Stevens once served as president of The Jockey Club and set up the 1823 Great North-South Match. The race stoked sectional tensions when the Northern horse, "American Eclipse", defeated the southern colt, "Sir Henry". The northern victory encouraged a northern enthusiasm for horse racing but embarrassed southerners with their pretensions of superiority in breeding, training, and racing horses. He was also a founding member of New York's oldest gentlemen's society, the Union Club of which he served as the second president. He introduced cricket to the United States.

==Personal life==
On December 27, 1809, he was married to Maria Cambridge Livingston (1799–1865), a member of the socially prominent Livingston family. Maria was the daughter of Robert "Cambridge" Livingston and Elsie Swift Livingston and the granddaughter of Robert Livingston, the 3rd Lord of Livingston Manor. John and Maria did not have any children.

During his early years, he lived at Annandale. After his marriage, they lived in a house called Red Hook, north of Poughkeepsie, New York on the Livingston Manor.

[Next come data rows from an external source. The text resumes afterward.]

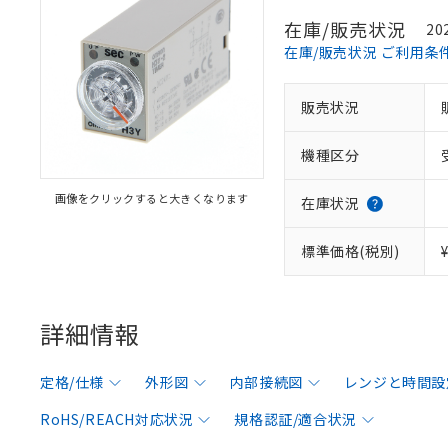
在庫/販売状況
20
在庫/販売状況 ご利用条
販売状況
機種区分
画像をクリックすると大きくなります
在庫状況
標準価格(税別)
詳細情報
定格/仕様
外形図
内部接続図
レンジと時間設
RoHS/REACH対応状況
規格認証/適合状況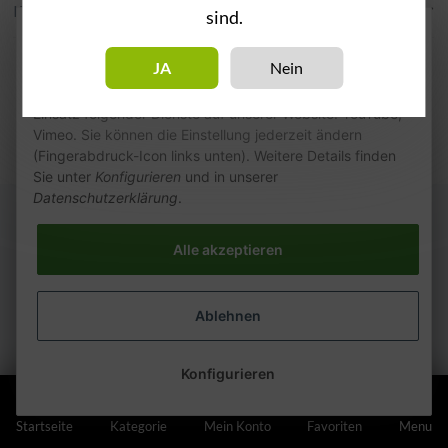
Kategorien
sind.
Wie wir Cookies & Co nutzen
JA
Nein
Durch Klicken auf „Alle akzeptieren“ gestatten Sie den
Einsatz folgender Dienste auf unserer Website: YouTube,
Vimeo. Sie können die Einstellung jederzeit ändern
(Fingerabdruck-Icon links unten). Weitere Details finden
Sie unter
Konfigurieren
und in unserer
Datenschutzerklärung
.
Alle akzeptieren
Ablehnen
Konfigurieren
Startseite
Kategorie
Mein Konto
Favoriten
Menu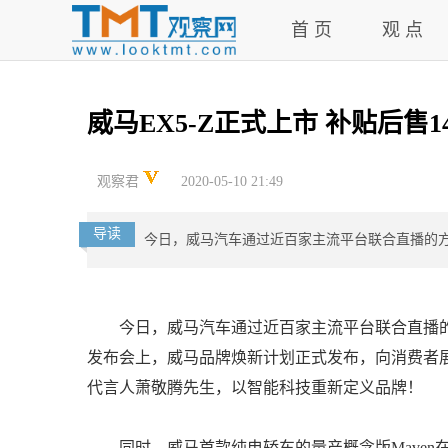
首 页
观 点
威马EX5-Z正式上市 补贴后售14
观察君
2020-05-10 21:49
导读
今日，威马汽车通过近百家主流平台联合直播的方式，
今日，威马汽车通过近百家主流平台联合直播的方式，
发布会上，威马品牌焕新计划正式发布，向消费者展
代言人萧敬腾先生，以智能科技重新定义品牌！
同时，威马首款纯电轿车的量产概念版Maven在本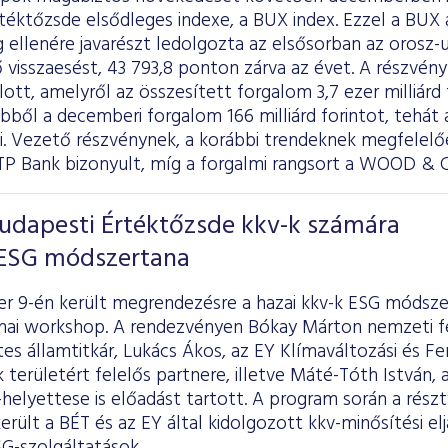
téktőzsde elsődleges indexe, a BUX index. Ezzel a BUX a
 ellenére javarészt ledolgozta az elsősorban az orosz-
visszaesést, 43 793,8 ponton zárva az évet. A részvény
lott, amelyről az összesített forgalom 3,7 ezer milliárd 
bből a decemberi forgalom 166 milliárd forintot, tehát á
ki. Vezető részvénynek, a korábbi trendeknek megfelelőe
TP Bank bizonyult, míg a forgalmi rangsort a WOOD & 
Budapesti Értéktőzsde kkv-k számára
 ESG módszertana
r 9-én került megrendezésre a hazai kkv-k ESG módsze
mai workshop. A rendezvényen Bókay Márton nemzeti fej
tes államtitkár, Lukács Ákos, az EY Klímaváltozási és F
 területért felelős partnere, illetve Máté-Tóth István,
helyettese is előadást tartott. A program során a rés
rült a BÉT és az EY által kidolgozott kkv-minősítési elj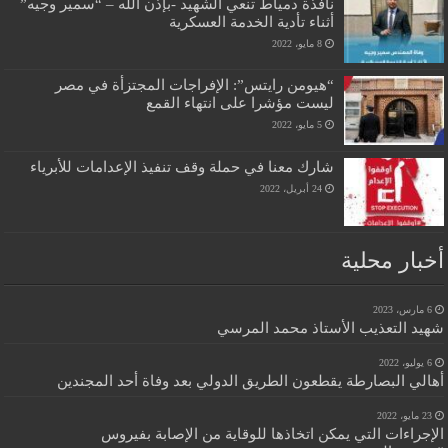
نافذة دمياط تنعي الشهيد -بإذن الله – “سمير وجيه”
أثناء تأدية الخدمة العسكرية
8 مايو، 2022
“هيومن رايتس”: الإفراجات المجتزأة في مصر
ليست مؤشرا على انتهاء القمع
5 مايو، 2022
شارك معنا في حملة وقف تنفيذ الإعدامات للأبرياء
24 أبريل، 2022
أخبار محلية
6 مارس، 2023
شهيد التعذيب الأستاذ محمد المرسي
6 يوليو، 2022
أهالي البصارطة يقطعون الطريق الدولي بعد وفاة أحد المجندين
23 مايو، 2022
الإجراءات التي يمكن اتخاذها للوقاية من الإصابة بفيروس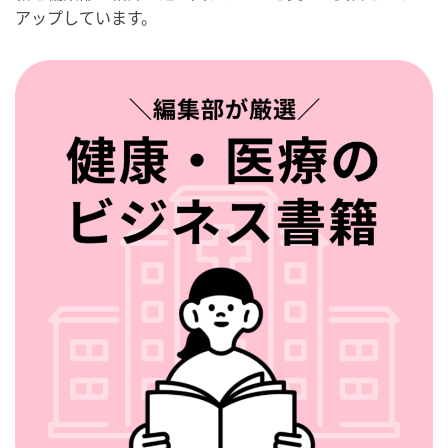
アップしています。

During Stevens' time as a horse racer, they lived in a "farmhouse on Long Island, a few miles outside Brooklyn and only three miles from the Union Course." In 1845, the Stevens moved to New York City, where he built a Grecian mansion, known as "Stevens' Palace", located at the corner of College Place and Murray Street and designed by prominent architect Alexander Jackson Davis.

Stevens died in New York City on June 10, 1857. He was buried in the family crypt located under Christ Church in South Amboy, New Jersey.

===Legacy===
Stevens was inducted into the America's Cup Hall of Fame in 1994 and the National Sailing Hall of Fame in 2012.